Monday, July 18, 2011
After I got home and settled in, I watched today's movie - Victim, directed by Basil Dearden in 1961. It's not the most exciting movie, but it was really good. It's an important film, as Ebert points out, being the first movie to even use the word "homosexual", and one of the first of be so sympathetic to gay people. It doesn't feel groundbreaking anymore, because times are so different, but it's interesting to see this movie and think about it's context. It's also a good story with interesting characters, although I found it a little slow for my mood (which was overly-energetic because I finished my project).

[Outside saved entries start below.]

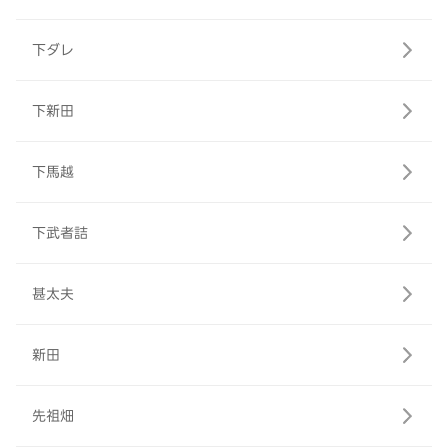
下ダレ
下新田
下馬越
下武者詰
甚太夫
新田
先祖畑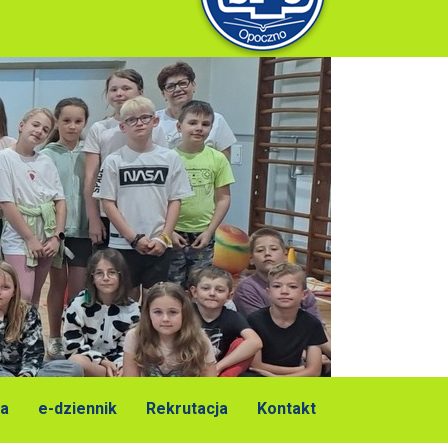
a
e-dziennik
Rekrutacja
Kontakt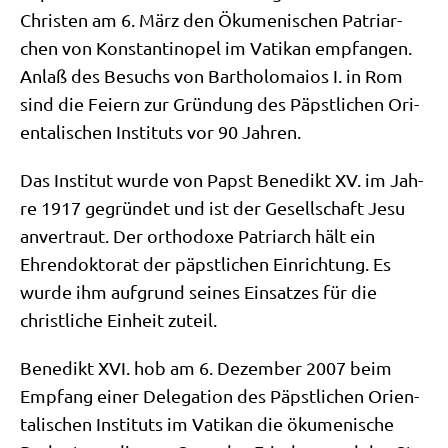
Chri­sten am 6. März den Öku­me­ni­schen Patri­ar­
chen von Kon­stan­ti­no­pel im Vati­kan emp­fan­gen.
Anlaß des Besuchs von Bar­tho­lo­mai­os I. in Rom
sind die Fei­ern zur Grün­dung des Päpst­li­chen Ori­
en­ta­li­schen Insti­tuts vor 90 Jahren.
Das Insti­tut wur­de von Papst Bene­dikt XV. im Jah­
re 1917 gegrün­det und ist der Gesell­schaft Jesu
anver­traut. Der ortho­do­xe Patri­arch hält ein
Ehren­dok­to­rat der päpst­li­chen Ein­rich­tung. Es
wur­de ihm auf­grund sei­nes Ein­sat­zes für die
christ­li­che Ein­heit zuteil.
Bene­dikt XVI. hob am 6. Dezem­ber 2007 beim
Emp­fang einer Dele­ga­ti­on des Päpst­li­chen Ori­en­
ta­li­schen Insti­tuts im Vati­kan die öku­me­ni­sche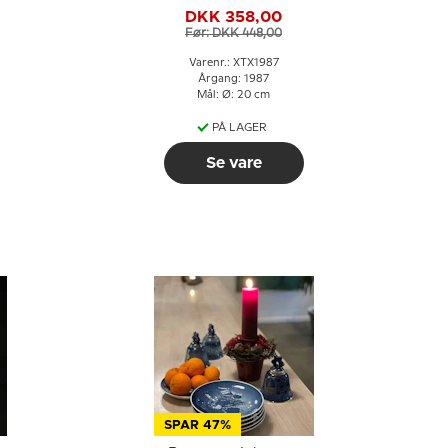
DKK 358,00
Før: DKK 448,00
Varenr.: XTX1987
Årgang: 1987
Mål: Ø: 20 cm
PÅ LAGER
Se vare
SPAR 47%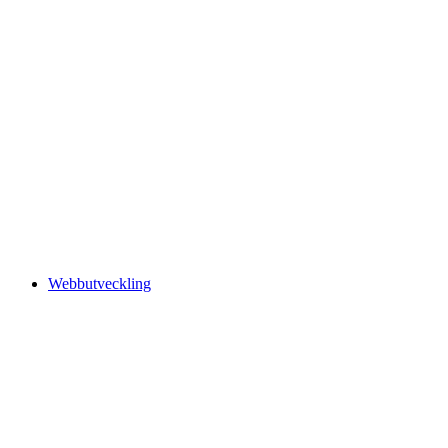
Webbutveckling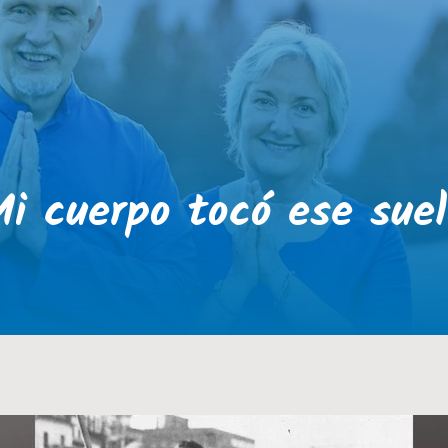
Mi cuerpo tocó ese suel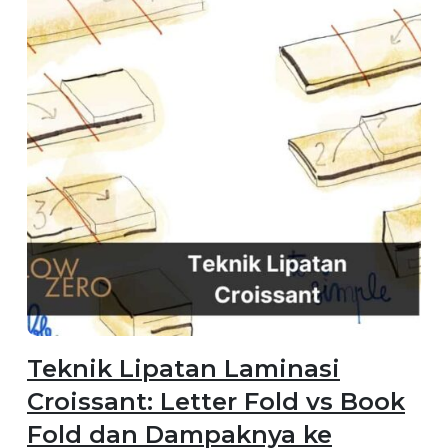
Teknik Lipatan Laminasi
Croissant: Letter Fold vs Book
Fold dan Dampaknya ke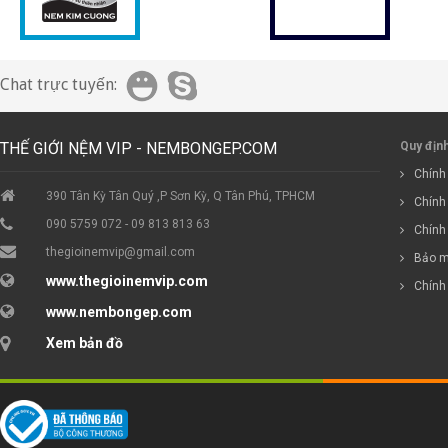
Chat trực tuyến:
THẾ GIỚI NỆM VIP - NEMBONGEP.COM
Quy địn
Chính 
390 Tân Kỳ Tân Quý ,P Sơn Kỳ, Q Tân Phú, TPHCM
Chính
090 5759 072 - 09 813 813 63
Chính
thegioinemvip@gmail.com
Bảo m
www.thegioinemvip.com
Chính
www.nembongep.com
Xem bản đồ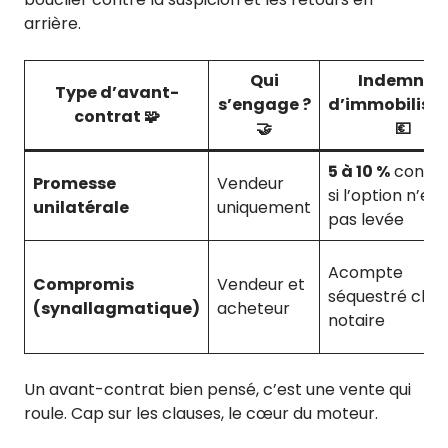
arrière.
Qui
Indemnité
Type d’avant-
s’engage ?
d’immobilisa
contrat 🧩
🤝
💶
5 à 10 %
conser
Promesse
Vendeur
si l’option n’est
unilatérale
uniquement
pas levée
Acompte
Compromis
Vendeur et
séquestré chez
(synallagmatique)
acheteur
notaire
Un avant-contrat bien pensé, c’est une vente qui
roule. Cap sur les clauses, le cœur du moteur.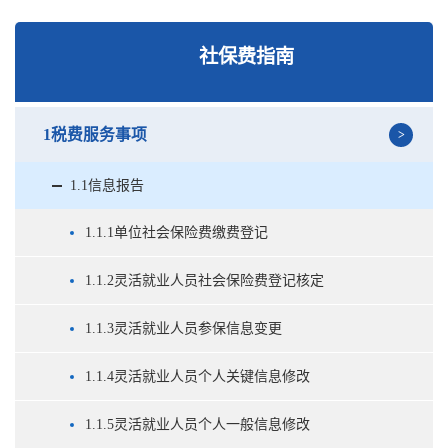
社保费指南
1税费服务事项
1.1信息报告
1.1.1单位社会保险费缴费登记
1.1.2灵活就业人员社会保险费登记核定
1.1.3灵活就业人员参保信息变更
1.1.4灵活就业人员个人关键信息修改
1.1.5灵活就业人员个人一般信息修改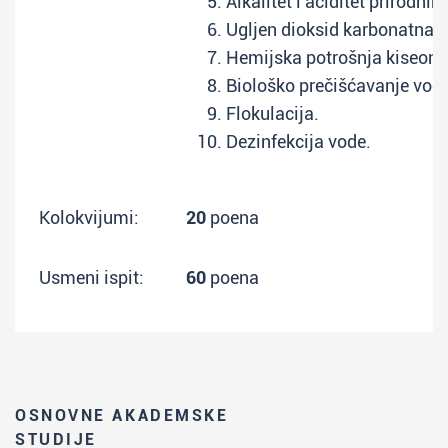
Alkalitet i aciditet prirodnih
Ugljen dioksid karbonatna r
Hemijska potrošnja kiseoni
Biološko prečišćavanje vod
Flokulacija.
Dezinfekcija vode.
Kolokvijumi:
20
poena
Usmeni ispit:
60
poena
OSNOVNE AKADEMSKE
STUDIJE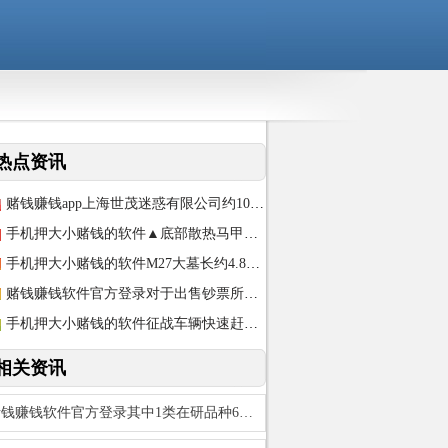
热点资讯
赌钱赚钱app上海世茂迷惑有限公司约10余次成为被实施东谈主-手机押大小赌钱的软
手机押大小赌钱的软件▲底部散热马甲部分顶部的水冷系统上-手机押大小赌钱的软件
手机押大小赌钱的软件M27大墓长约4.8米-手机押大小赌钱的软件
赌钱赚钱软件官方登录对于出售钞票所得款项及现存可动用资源的闪现-手机押大小赌钱的
手机押大小赌钱的软件征战车辆快速赶往病院-手机押大小赌钱的软件
相关资讯
赌钱赚钱软件官方登录其中1类在研品种6个-手机押大小赌钱的软件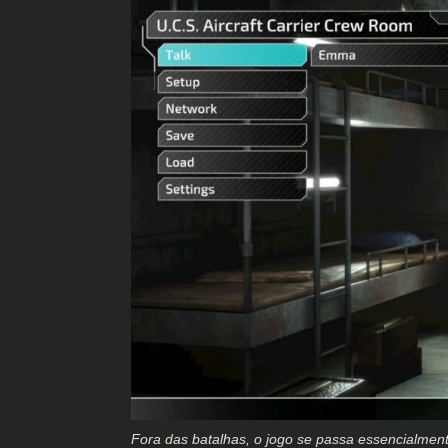
Fora das batalhas, o jogo se passa essencialme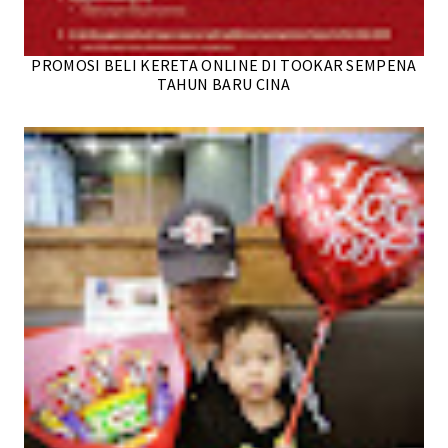
PROMOSI BELI KERETA ONLINE DI TOOKAR SEMPENA
TAHUN BARU CINA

Well, since it's late and I still have half of True Blood to watch (keepin' it classy), and no one complained yet, here's a summary that I love from IMDB: "A plea for reform of England's anti-sodomy statutes, this film pits Melville Farr, a married lawyer, against a blackmailer who has photos of Farr and a young gay man (who is being blackmailed and later commits suicide)in Farr's car. After the suicide, Farr tracks down other gay men being extorted for money by the same blackmailer. The well-educated police Detective Inspector Harris considers the sodomy law nothing more than an aid to blackmailers, and helps Farr in calling his blackmailer's bluff. The movie, far ahead of its time, ends with Farr and his wife coming to terms with his homosexuality after the public exposure he faces in the blackmailer's trial."

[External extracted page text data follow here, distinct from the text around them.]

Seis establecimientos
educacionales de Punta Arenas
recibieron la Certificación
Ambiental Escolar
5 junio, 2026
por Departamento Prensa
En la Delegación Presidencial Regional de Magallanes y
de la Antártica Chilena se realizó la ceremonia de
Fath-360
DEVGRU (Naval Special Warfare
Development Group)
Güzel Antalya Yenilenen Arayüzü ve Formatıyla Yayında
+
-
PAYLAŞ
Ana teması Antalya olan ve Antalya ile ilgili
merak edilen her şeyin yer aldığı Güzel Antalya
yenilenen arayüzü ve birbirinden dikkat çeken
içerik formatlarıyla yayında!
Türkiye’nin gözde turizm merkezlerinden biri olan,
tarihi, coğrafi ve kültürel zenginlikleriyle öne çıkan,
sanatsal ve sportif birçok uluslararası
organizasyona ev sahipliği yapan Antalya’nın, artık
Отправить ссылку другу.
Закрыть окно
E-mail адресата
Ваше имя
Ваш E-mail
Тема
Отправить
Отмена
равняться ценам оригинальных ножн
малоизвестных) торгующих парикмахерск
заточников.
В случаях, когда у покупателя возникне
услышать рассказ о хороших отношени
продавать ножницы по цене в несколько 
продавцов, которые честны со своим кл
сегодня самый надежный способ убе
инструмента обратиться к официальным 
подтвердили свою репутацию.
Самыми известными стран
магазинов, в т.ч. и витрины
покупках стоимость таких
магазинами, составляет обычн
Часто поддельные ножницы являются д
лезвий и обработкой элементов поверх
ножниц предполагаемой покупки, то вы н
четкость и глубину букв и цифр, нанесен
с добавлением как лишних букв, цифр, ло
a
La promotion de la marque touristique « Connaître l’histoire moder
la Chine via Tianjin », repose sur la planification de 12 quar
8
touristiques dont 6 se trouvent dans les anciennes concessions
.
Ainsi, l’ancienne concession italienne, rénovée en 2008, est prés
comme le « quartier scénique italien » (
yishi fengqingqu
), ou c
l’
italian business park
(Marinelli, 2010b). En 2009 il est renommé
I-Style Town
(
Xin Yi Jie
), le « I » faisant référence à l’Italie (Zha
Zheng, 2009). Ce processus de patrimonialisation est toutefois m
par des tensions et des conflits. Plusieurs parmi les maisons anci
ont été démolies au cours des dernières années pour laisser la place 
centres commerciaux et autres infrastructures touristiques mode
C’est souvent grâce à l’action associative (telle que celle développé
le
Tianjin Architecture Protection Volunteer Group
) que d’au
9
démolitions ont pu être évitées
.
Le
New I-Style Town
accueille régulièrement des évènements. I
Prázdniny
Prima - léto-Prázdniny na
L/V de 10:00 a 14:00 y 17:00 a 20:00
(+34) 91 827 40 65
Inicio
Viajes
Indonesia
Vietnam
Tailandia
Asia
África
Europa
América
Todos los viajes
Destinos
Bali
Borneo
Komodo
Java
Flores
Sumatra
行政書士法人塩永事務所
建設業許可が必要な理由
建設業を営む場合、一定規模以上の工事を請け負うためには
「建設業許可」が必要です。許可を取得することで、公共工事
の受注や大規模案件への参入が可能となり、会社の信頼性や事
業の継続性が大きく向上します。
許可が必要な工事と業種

The film is not shocking anymore, but imagine when it came out. Ebert points out that homosexuality was still a crime during the release of this film, writing, "Recent critics find "Victim" timid in its treatment of homosexuality, but viewed in the context of Great Britain in 1961, it's a film of courage. How much courage can be gauged by the fact that it was originally banned from American screens simply because it used the word "homosexual." To be gay was a crime in the United States and the U.K., and the movie used the devices of film noir and thriller to make its argument, labeling laws against homosexuality "the blackmailer's charter." Indeed, 90 percent of all British blackmail cases had homosexuals as victims," (Great Movies II, 497).
It's hard to believe that a film could even be banned for just using a word. I mean, I actually have trouble digesting that fact. Is it just me? We've come so far from that, so quickly, that it seems impossible to understand. I also was surprised to learn that so many British blackmailing cases had homosexuals as the victims, as Ebert says above. Where I just looked at the movie as a thriller before, I felt like it had a new meaning after reading Ebert's essay. Many of the actors were gay, and to make a movie about a crime that seriously affected gay man in Britain seems very important, and almost more courageous than it first sounded (which is saying a lot!). They weren't just addressing the issue of homosexuality being illegal, but of blackmailing as well.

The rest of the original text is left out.